Background Neurofilament light (NfL) is a widely used biomarker for neurodegeneration. NfL is prone to oligomerisation, but available assays do not reveal the exact molecular nature of the protein variant measured. The objective of this study was to develop a homogeneous ELISA capable of quantifying oligomeric NfL (oNfL) in cerebrospinal fluid (CSF).
Methods A homogeneous ELISA, based on the same capture and detection antibody (NfL21), was developed and used to quantify oNfL in samples from patients with behavioural variant frontotemporal dementia (bvFTD, n=28), non-fluent variant primary progressive aphasia (nfvPPA, n=23), semantic variant PPA (svPPA, n=10), Alzheimer’s disease (AD, n=20) and healthy controls (n=20). The nature of NfL in CSF, and the recombinant protein calibrator, was also characterised by size exclusion chromatography (SEC).

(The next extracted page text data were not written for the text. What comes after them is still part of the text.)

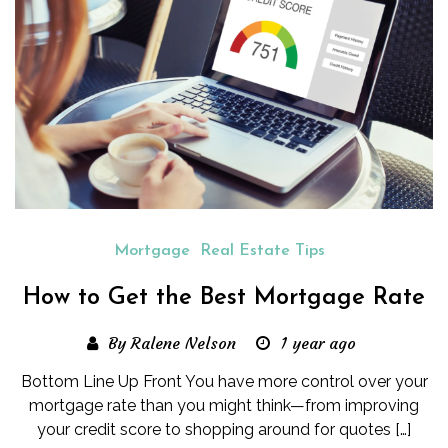
Mortgage
Real Estate Tips
How to Get the Best Mortgage Rate
By Ralene Nelson
1 year ago
Bottom Line Up Front You have more control over your
mortgage rate than you might think—from improving
your credit score to shopping around for quotes […]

Results CSF concentration of oNfL was significantly higher in nfvPPA (p<0.0001) and svPPA patients (p<0.05) compared with controls. CSF oNfL concentration was also significantly higher in nfvPPA compared with bvFTD (p<0.001) and AD (p<0.01) patients. SEC data showed a peak fraction compatible with a full-length dimer (~135 kDa) in the in-house calibrator. For CSF, the peak was found in a fraction of lower molecular weight (~53 kDa), suggesting dimerisation of NfL fragments.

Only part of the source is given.